Ed è proprio con il serpente si stabilisce, in relazione alla voracità e all’oltretomba, una relazione quasi univoca come quella tra il lupo e il mutaforma diurno. Nelle culture mediorientali e successivamente in quella greco-romana, è costante la presnza di un filo che lega la donna al serpente e questa coppia al binomio sottosuolo-morte: Euridice, personaggio chiave dei misteri orfici, muore dopo essere stata morsa da un serpente, e sempre sui serpenti esercita il suo dominio la dea cretese della luna e dei terremoti, la accadica Tiamat è dea infernale dei serpenti e il suo nome significa appunto “voragine”, Lilith viene trasformata in serpente e proprio da un serpente viene tentata Eva (creando una fortunata associazione serpente-demonio).

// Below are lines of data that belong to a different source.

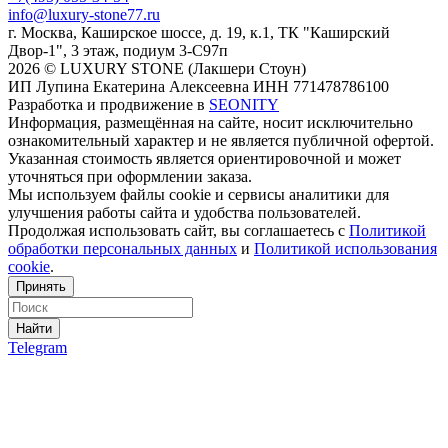
info@luxury-stone77.ru
г. Москва, Каширское шоссе, д. 19, к.1, ТК "Каширский
Двор-1", 3 этаж, подиум 3-С97п
2026 © LUXURY STONE (Лакшери Стоун)
ИП Лупина Екатерина Алексеевна ИНН 771478786100
Разработка и продвижение в
SEONITY
Информация, размещённая на сайте, носит исключительно
ознакомительный характер и не является публичной офертой.
Указанная стоимость является ориентировочной и может
уточняться при оформлении заказа.
Мы используем файлы cookie и сервисы аналитики для
улучшения работы сайта и удобства пользователей.
Продолжая использовать сайт, вы соглашаетесь с
Политикой
обработки персональных данных
и
Политикой использования
cookie
.
Принять
Найти
Telegram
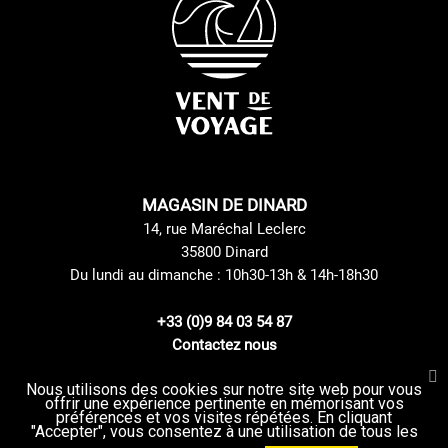
MAGASIN DE DINARD
14, rue Maréchal Leclerc
35800 Dinard
Du lundi au dimanche : 10h30-13h & 14h-18h30
+33 (0)9 84 03 54 87
Contactez nous
Nous utilisons des cookies sur notre site web pour vous
offrir une expérience pertinente en mémorisant vos
Mentions du Site
CGV
préférences et vos visites répétées. En cliquant
Mode de livraison
Politique de confidentialité
"Accepter", vous consentez à une utilisation de tous les
Politique de retours et échanges
Plan du Site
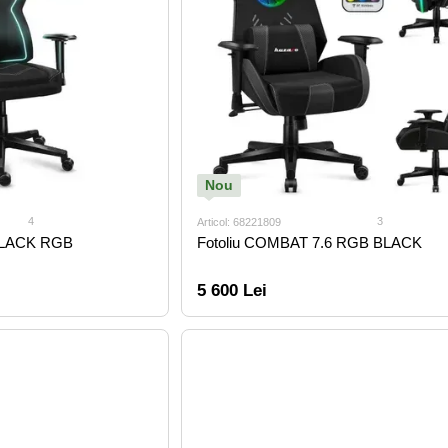
Nou
4
3
Articol: 68221809
 BLACK RGB
Fotoliu COMBAT 7.6 RGB BLACK
5 600 Lei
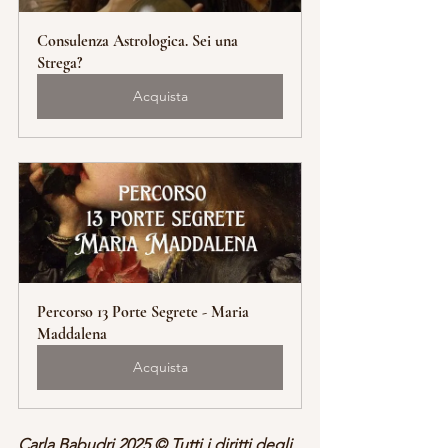
Consulenza Astrologica. Sei una 
Strega?
Acquista
Percorso 13 Porte Segrete - Maria 
Maddalena
Acquista
Carla Babudri 2025 © Tutti i diritti degli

Da un punto di vista scientifico, il bisogno umano di nutrimento viene amplificato negli infetti, fino a portare a gravi scompensi psicofisici e, in alcuni casi, a reazioni violente compulsive o alla stasi dell’organism0. Nella necrosi degenerativa africana, il bisogno compulsivo di carne cruda che sostenga l’infezione e diffonda il contagio è l’unico motore della coscienza e costituisce il massimo stadio conosciuto di voracità. Nei mutaforma diurni, lo stesso bisogno è razionalizzato e tenuto sotto controllo dalle funzioni superiori del sistema nervoso centrale e solo se non soddisfatta si traduce in manifestazioni aggressive e incontrollate: il massimo periodo di astinenza è comunemente considerato di 40-45 giorni, come il ciclo lunare. Nel ceppo notturno, si manifesta un analoga necessità nei confronti delle sostanze contenute nel sangue, che costituiscono la chiave del metabolismo e senza le quali non è possibile assimilare nessuna altra sostanza nutritiva da altri cibi (al contrario dei mutaforma diurni, che nella tolleranza dei 40 giorni possono trarre sostegno altrove): proprio a causa di questa fondamentale differenza, la durata massima dell’astinenza per gli immortali notturni è molto più corta e al termine di essa si manifesta una fase di bisogno ossessivo-compulsivo che può o non può tradursi in manifestazioni di violenza incontrollata a seconda dell’individuo. Quando l’organismo raggiunge il suo massimo livello di astinenza, cade in uno stato di coma vegetativo durante il quale può o non può, a seconda della gravità, essere cosciente (lo stesso status in cui cade quando il cuore viene distrutto o inabilitato a funzionare).